* [Exercise material]:
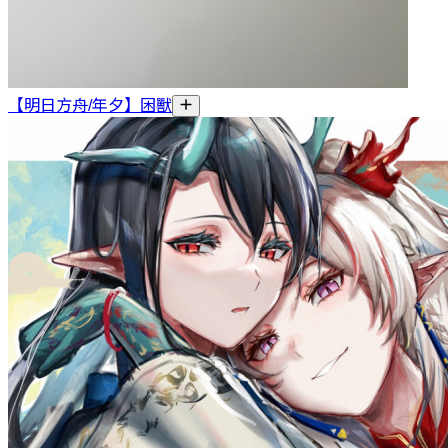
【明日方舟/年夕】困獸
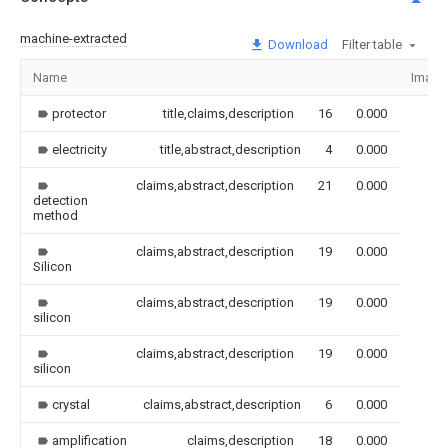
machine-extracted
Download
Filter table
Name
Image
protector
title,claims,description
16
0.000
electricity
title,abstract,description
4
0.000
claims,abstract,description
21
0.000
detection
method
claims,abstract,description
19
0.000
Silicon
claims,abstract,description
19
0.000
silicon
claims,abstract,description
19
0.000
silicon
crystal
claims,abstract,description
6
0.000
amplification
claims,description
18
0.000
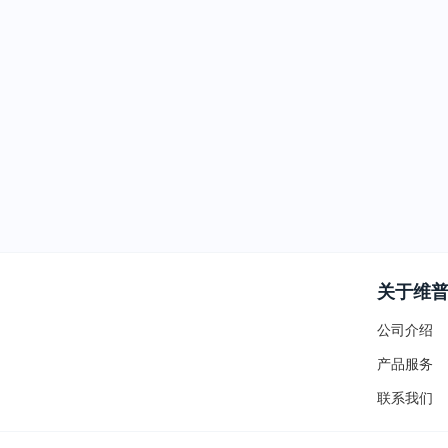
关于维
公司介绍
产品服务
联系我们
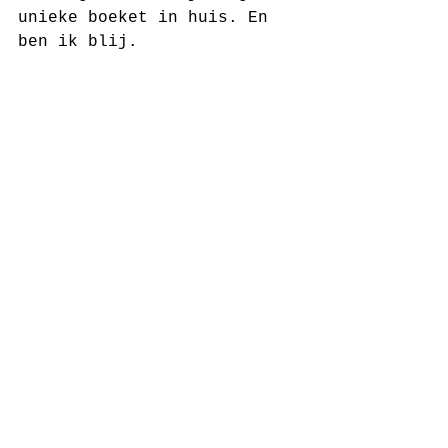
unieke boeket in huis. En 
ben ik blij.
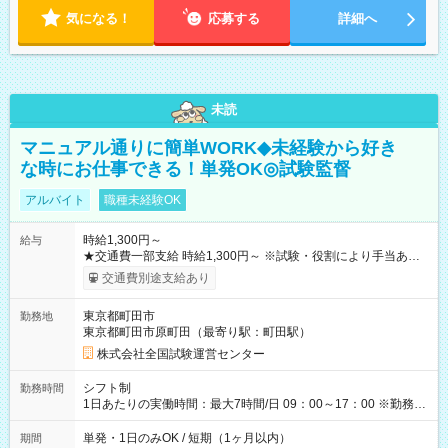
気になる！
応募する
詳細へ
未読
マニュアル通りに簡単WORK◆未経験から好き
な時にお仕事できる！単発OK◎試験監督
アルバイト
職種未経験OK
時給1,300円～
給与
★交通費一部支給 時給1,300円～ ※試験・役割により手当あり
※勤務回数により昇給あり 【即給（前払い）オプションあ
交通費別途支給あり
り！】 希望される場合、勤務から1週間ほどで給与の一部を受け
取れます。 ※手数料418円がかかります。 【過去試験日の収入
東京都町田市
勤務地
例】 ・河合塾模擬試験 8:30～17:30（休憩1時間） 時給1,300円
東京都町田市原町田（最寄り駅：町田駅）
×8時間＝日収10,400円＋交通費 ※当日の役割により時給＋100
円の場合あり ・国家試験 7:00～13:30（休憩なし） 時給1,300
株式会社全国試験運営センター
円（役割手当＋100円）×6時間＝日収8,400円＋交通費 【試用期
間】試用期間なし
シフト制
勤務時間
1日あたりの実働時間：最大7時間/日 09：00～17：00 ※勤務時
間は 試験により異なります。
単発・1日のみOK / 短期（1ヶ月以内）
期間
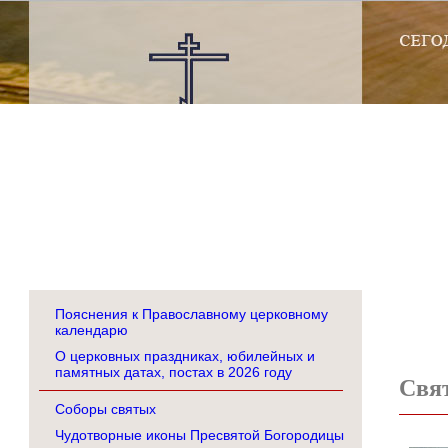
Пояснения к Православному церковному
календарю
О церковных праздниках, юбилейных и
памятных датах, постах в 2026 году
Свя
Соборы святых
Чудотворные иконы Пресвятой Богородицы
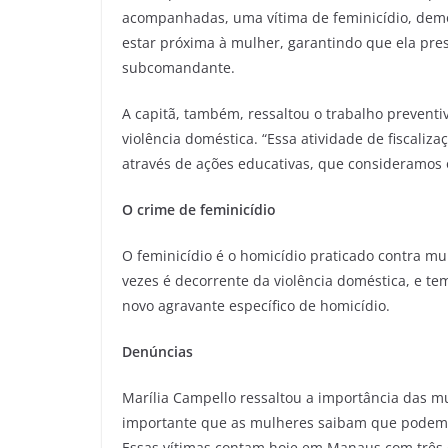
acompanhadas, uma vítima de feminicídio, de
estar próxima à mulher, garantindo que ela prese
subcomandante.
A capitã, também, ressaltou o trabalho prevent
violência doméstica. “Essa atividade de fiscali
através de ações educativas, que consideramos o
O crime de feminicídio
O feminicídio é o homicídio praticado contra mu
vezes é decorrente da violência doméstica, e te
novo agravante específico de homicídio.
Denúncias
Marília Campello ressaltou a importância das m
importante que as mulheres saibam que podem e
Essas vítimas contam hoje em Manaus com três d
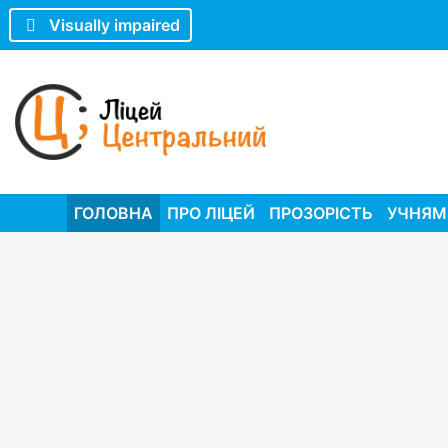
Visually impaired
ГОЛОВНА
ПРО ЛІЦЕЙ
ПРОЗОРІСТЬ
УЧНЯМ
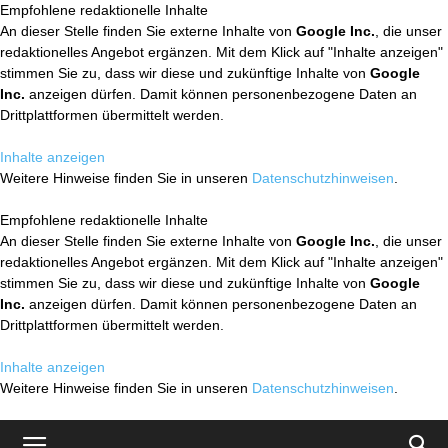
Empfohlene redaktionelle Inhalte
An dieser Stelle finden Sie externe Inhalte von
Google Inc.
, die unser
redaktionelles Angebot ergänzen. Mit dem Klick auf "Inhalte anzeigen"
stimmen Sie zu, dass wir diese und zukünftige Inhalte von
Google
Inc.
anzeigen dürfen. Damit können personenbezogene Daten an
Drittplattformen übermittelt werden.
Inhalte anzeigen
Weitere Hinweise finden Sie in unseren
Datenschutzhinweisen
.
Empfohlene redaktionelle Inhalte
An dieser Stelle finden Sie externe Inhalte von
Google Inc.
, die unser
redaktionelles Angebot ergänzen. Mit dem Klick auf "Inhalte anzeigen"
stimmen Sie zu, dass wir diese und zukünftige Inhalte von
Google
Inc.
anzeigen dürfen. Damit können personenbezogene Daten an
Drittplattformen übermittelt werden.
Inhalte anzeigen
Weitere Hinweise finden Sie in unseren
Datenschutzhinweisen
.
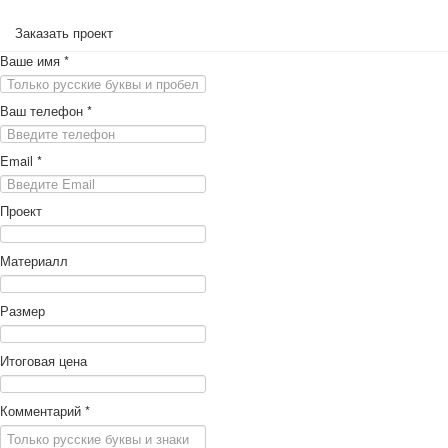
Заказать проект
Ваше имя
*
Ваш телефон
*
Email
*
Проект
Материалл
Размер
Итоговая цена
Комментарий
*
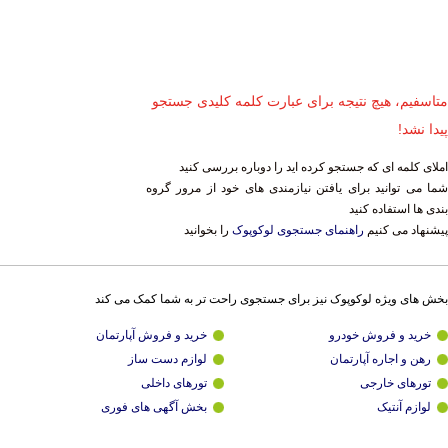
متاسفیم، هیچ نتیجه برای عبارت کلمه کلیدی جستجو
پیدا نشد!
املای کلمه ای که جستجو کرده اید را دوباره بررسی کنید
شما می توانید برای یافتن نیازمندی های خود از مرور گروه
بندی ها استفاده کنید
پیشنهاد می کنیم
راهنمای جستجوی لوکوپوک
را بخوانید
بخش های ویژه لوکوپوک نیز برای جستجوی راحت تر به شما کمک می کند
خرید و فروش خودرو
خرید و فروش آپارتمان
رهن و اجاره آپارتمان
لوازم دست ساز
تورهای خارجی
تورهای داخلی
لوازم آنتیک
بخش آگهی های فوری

* [Task objective]:
Everything in the listing except the pictures must be reproduced exactly.

* [Result for this task]:
【明日方舟/年夕】困獸
machine-extracted
Download
Filter table
Name
Image
protector
title,claims,description
16
0.000
electricity
title,abstract,description
4
0.000
claims,abstract,description
21
0.000
detection
method
claims,abstract,description
19
0.000
Silicon
claims,abstract,description
19
0.000
silicon
claims,abstract,description
19
0.000
silicon
crystal
claims,abstract,description
6
0.000
amplification
claims,description
18
0.000
关于维
公司介绍
产品服务
联系我们
unieke boeket in huis. En 
ben ik blij.
気になる！
応募する
詳細へ
未読
マニュアル通りに簡単WORK◆未経験から好き
な時にお仕事できる！単発OK◎試験監督
アルバイト
職種未経験OK
時給1,300円～
給与
★交通費一部支給 時給1,300円～ ※試験・役割により手当あり
※勤務回数により昇給あり 【即給（前払い）オプションあ
交通費別途支給あり
り！】 希望される場合、勤務から1週間ほどで給与の一部を受け
取れます。 ※手数料418円がかかります。 【過去試験日の収入
東京都町田市
勤務地
例】 ・河合塾模擬試験 8:30～17:30（休憩1時間） 時給1,300円
東京都町田市原町田（最寄り駅：町田駅）
×8時間＝日収10,400円＋交通費 ※当日の役割により時給＋100
円の場合あり ・国家試験 7:00～13:30（休憩なし） 時給1,300
株式会社全国試験運営センター
円（役割手当＋100円）×6時間＝日収8,400円＋交通費 【試用期
間】試用期間なし
シフト制
勤務時間
1日あたりの実働時間：最大7時間/日 09：00～17：00 ※勤務時
間は 試験により異なります。
単発・1日のみOK / 短期（1ヶ月以内）
期間
Пояснения к Православному церковному
календарю
О церковных праздниках, юбилейных и
памятных датах, постах в 2026 году
Свя
Соборы святых
Чудотворные иконы Пресвятой Богородицы
acompanhadas, uma vítima de feminicídio, de
estar próxima à mulher, garantindo que ela prese
subcomandante.
A capitã, também, ressaltou o trabalho prevent
violência doméstica. “Essa atividade de fiscali
através de ações educativas, que consideramos o
O crime de feminicídio
O feminicídio é o homicídio praticado contra mu
vezes é decorrente da violência doméstica, e te
novo agravante específico de homicídio.
Denúncias
Marília Campello ressaltou a importância das m
importante que as mulheres saibam que podem e
Essas vítimas contam hoje em Manaus com três d
Visually impaired
ГОЛОВНА
ПРО ЛІЦЕЙ
ПРОЗОРІСТЬ
УЧНЯМ
Empfohlene redaktionelle Inhalte
An dieser Stelle finden Sie externe Inhalte von
Google Inc.
, die unser
redaktionelles Angebot ergänzen. Mit dem Klick auf "Inhalte anzeigen"
stimmen Sie zu, dass wir diese und zukünftige Inhalte von
Google
Inc.
anzeigen dürfen. Damit können personenbezogene Daten an
Drittplattformen übermittelt werden.
Inhalte anzeigen
Weitere Hinweise finden Sie in unseren
Datenschutzhinweisen
.
Empfohlene redaktionelle Inhalte
An dieser Stelle finden Sie externe Inhalte von
Google Inc.
, die unser
redaktionelles Angebot ergänzen. Mit dem Klick auf "Inhalte anzeigen"
stimmen Sie zu, dass wir diese und zukünftige Inhalte von
Google
Inc.
anzeigen dürfen. Damit können personenbezogene Daten an
Drittplattformen übermittelt werden.
Inhalte anzeigen
Weitere Hinweise finden Sie in unseren
Datenschutzhinweisen
.
Заказать проект
Ваше имя
*
Ваш телефон
*
Email
*
Проект
Материалл
Размер
Итоговая цена
Комментарий
*
متاسفیم، هیچ نتیجه برای عبارت کلمه کلیدی جستجو
پیدا نشد!
املای کلمه ای که جستجو کرده اید را دوباره بررسی کنید
شما می توانید برای یافتن نیازمندی های خود از مرور گروه
بندی ها استفاده کنید
پیشنهاد می کنیم
راهنمای جستجوی لوکوپوک
را بخوانید
بخش های ویژه لوکوپوک نیز برای جستجوی راحت تر به شما کمک می کند
خرید و فروش خودرو
خرید و فروش آپارتمان
رهن و اجاره آپارتمان
لوازم دست ساز
تورهای خارجی
تورهای داخلی
لوازم آنتیک
بخش آگهی های فوری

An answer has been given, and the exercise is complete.